* [Information shown]
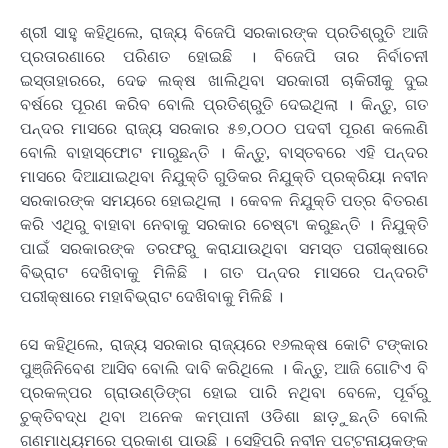
ଶ୍ରୀ ସାହୁ କହିଥିଲେ, ରାଜ୍ୟ ବିଜେପି ସରକାରଙ୍କ ପ୍ରତିଶ୍ରୁତି ଆଜି
ପ୍ରତାରଣାରେ ପରିଣତ ହୋଇଛି । ବିଜେପି ତାର ନିର୍ବାଚନୀ
ଇସ୍ତାହାରରେ, ଦେଢ ଲକ୍ଷ ଖାଲିଥିବା ସରକାରୀ ଚାକିରୀକୁ ଦୁଇ
ବର୍ଷରେ ପୂରଣ କରିବ ବୋଲି ପ୍ରତିଶ୍ରୁତି ଦେଇଥିଲା । କିନ୍ତୁ, ଗତ
ପନ୍ଦର ମାସରେ ରାଜ୍ୟ ସରକାର ୫୭,୦୦୦ ପଦବୀ ପୂରଣ କଲେଣି
ବୋଲି ବାହାସ୍ଫୋଟ ମାରୁଛନ୍ତି । କିନ୍ତୁ, ବାସ୍ତବରେ ଏହି ପନ୍ଦର
ମାସରେ ଦିଆଯାଇଥିବା ନିଯୁକ୍ତି ଗୁଡିକର ନିଯୁକ୍ତି ପ୍ରକ୍ରିୟା ନବୀନ
ସରକାରଙ୍କ ସମୟରେ ହୋଇଥିଲା । କେବଳ ନିଯୁକ୍ତି ପତ୍ର ବିତରଣ
କରି ଏଥିରୁ ବାହାବା ନେବାକୁ ସରକାର ଚେଷ୍ଟା କରୁଛନ୍ତି । ନିଯୁକ୍ତି
ପାଇଁ ସରକାରଙ୍କ ତରଫରୁ କରାଯାଉଥିବା ସମସ୍ତ ପରୀକ୍ଷାରେ
ବିଭ୍ରାଟ ଦେଖିବାକୁ ମିଳିଛି । ଗତ ପନ୍ଦର ମାସରେ ପନ୍ଦରଟି
ପରୀକ୍ଷାରେ ମହାବିଭ୍ରାଟ ଦେଖିବାକୁ ମିଳିଛି ।
ସେ କହିଥିଲେ, ରାଜ୍ୟ ସରକାର ରାଜ୍ୟରେ ୧୬ଲକ୍ଷ କୋଟି ଟଙ୍କାର
ପୁଞ୍ଜିନିବେଶ ଆସିବ ବୋଲି ଦାବି କରିଥିଲେ । କିନ୍ତୁ, ଆଜି ଗୋଟିଏ ବି
ପ୍ରକଳ୍ପର ଗ୍ରାଉଣ୍ଡିଙ୍ଗ ହୋଇ ପାରି ନଥିବା ବେଳେ, ପୂର୍ବରୁ
ଚୁକ୍ତିବଦ୍ଧ ଥିବା ଅନେକ କମ୍ପାନୀ ଓଡିଶା ଛାଡ଼ୁଛନ୍ତି ବୋଲି
ଗଣମାଧ୍ୟମରେ ପ୍ରକାଶ ପାଉଛି । ସେହିପରି ନବୀନ ପଟ୍ଟନାୟକଙ୍କ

* [Work required]
Return only and exactly the lines from the one that contains "ପ୍ରକଳ୍ପର ଗ୍ରାଉଣ୍ଡିଙ୍ଗ ହୋଇ" through the final line of the material above.

* [Output of the exercise]
ପ୍ରକଳ୍ପର ଗ୍ରାଉଣ୍ଡିଙ୍ଗ ହୋଇ ପାରି ନଥିବା ବେଳେ, ପୂର୍ବରୁ
ଚୁକ୍ତିବଦ୍ଧ ଥିବା ଅନେକ କମ୍ପାନୀ ଓଡିଶା ଛାଡ଼ୁଛନ୍ତି ବୋଲି
ଗଣମାଧ୍ୟମରେ ପ୍ରକାଶ ପାଉଛି । ସେହିପରି ନବୀନ ପଟ୍ଟନାୟକଙ୍କ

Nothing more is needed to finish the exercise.